Mas o documento de 1148 já tratava de mourisca uma obra que{28} não podia ser dos Sarracenos, a esse tempo ainda no sul de Portugal. Creio não se poder sustentar que a estrada que passava em Cerzedo era construida por arabes; aproveitada sim, porque sendo o caminho que elles ainda encontravam á sua disposição, devia ser aquelle que inundavam do terror das suas algaras.

Em que elementos se estribava Viterbo para dizer ainda que a mesma estrada mourisca tocava em Oliveira de Azemeis, Albergaria, Vouga e Agueda? Confesso que não os conheço, a não ser que a memoria e o uso d'este caminho tradicional se perpetuassem através de tantos seculos e tão profundas transformações sociaes.

Informa Pinho Leal que na freguesia da Trofa (concelho de Agueda) ha ainda o logar de Mourisca, á margem da estrada, e que o nome lhe veio d'esta. Traduzindo mourisco em romano, póde ser acertada a supposição. Isto transcreveu-o elle de Viterbo, s. v. Estrada.

Mais expressivo é o tópico de um sitio, perto de Lamas e junto da estrada real; chama-se elle Fundo da rua. Tal rua não é outra senão a via romana. Esta explicação affere pela que dá o Corpus (II. p. 363) com referencia a uma freguesia de Santo Estevam da Rua, onde passava uma estrada romana (oppido quod a via romana nomen duxit). A 3:500 para O. da Feira ha um sitio chamado Rua Nova. Aqui é que só a inspecção dos logares poderia indicar-me o significado d'este tópico.

Num escritor estrangeiro do sec. XVIII, lê-se uma descrição litteraria do caminho através do campo de Aveiro, que só se entende se o suppusermos encostado ás montanhas de leste, permittindo que se descortine para a banda do mar toda aquella immensidade de terras feracissimas que aquelle autor olhava como planicie encantadora (Annales de l'Espagne et du Portugal, Alvares de Colmenar, Amsterdam 1741, p. 253).

Isto demonstra que a estrada real de hoje é um caminho velho e tradicionalmente batido para ligar Coimbra ao Porto.{29}

Nos Port. Mon. Hist. não se encontram referencias mais claras do que esta de Viterbo e as que adduzi em nota, á antiga via romana. Compulsei bastantes documentos d'aquella publicação e nella encontrei variadas referencias a caminhos, mas em termos d'onde não se podia concluir cousa alguma que indicasse o conhecimento da existencia de uma estrada da epoca romana, considerada como tal[[27]].

[XII]

Um esclarecimento dá Viterbo que é exacto e tem importancia para a historia d'esta região tributaria dos esteiros vacuenses.
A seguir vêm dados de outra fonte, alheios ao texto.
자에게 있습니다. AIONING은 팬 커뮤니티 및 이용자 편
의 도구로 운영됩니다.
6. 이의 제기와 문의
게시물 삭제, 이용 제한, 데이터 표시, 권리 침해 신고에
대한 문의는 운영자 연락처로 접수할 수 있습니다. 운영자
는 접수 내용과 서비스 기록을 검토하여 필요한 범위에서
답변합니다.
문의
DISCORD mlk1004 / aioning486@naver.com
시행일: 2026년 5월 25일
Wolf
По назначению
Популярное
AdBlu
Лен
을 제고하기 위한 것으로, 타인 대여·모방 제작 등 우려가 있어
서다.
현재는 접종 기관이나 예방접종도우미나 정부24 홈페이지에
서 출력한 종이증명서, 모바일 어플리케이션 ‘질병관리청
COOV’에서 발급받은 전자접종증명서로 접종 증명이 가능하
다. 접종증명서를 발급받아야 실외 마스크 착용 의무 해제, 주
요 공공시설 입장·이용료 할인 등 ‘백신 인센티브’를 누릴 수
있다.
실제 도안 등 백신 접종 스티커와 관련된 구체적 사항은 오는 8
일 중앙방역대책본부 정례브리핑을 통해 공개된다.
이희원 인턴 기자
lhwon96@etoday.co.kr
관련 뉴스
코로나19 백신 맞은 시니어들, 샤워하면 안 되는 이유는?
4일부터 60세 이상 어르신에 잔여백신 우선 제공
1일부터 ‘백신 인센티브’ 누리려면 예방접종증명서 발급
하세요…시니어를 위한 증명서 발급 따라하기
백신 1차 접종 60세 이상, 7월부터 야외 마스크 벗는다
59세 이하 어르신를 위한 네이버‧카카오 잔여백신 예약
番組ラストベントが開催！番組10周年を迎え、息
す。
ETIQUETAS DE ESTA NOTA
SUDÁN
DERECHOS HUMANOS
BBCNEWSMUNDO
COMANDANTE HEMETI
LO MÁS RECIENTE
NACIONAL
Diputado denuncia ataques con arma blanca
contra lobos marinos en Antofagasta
Retiro-me ao «entupimento» da costa que com o rodar dos annos se foi alteando e ao «estagnamento» dos rios que esterilizava os campos e fechava os caminhos. Esta acção do mar na costa de Aveiro tem sido um problema technico e administrativo extremamente complicado para os governos portugueses, não só pelas condições commerciaes de Aveiro, mas pelo estado sanitario de toda esta região. O coração d'este problema é a barra do Vouga.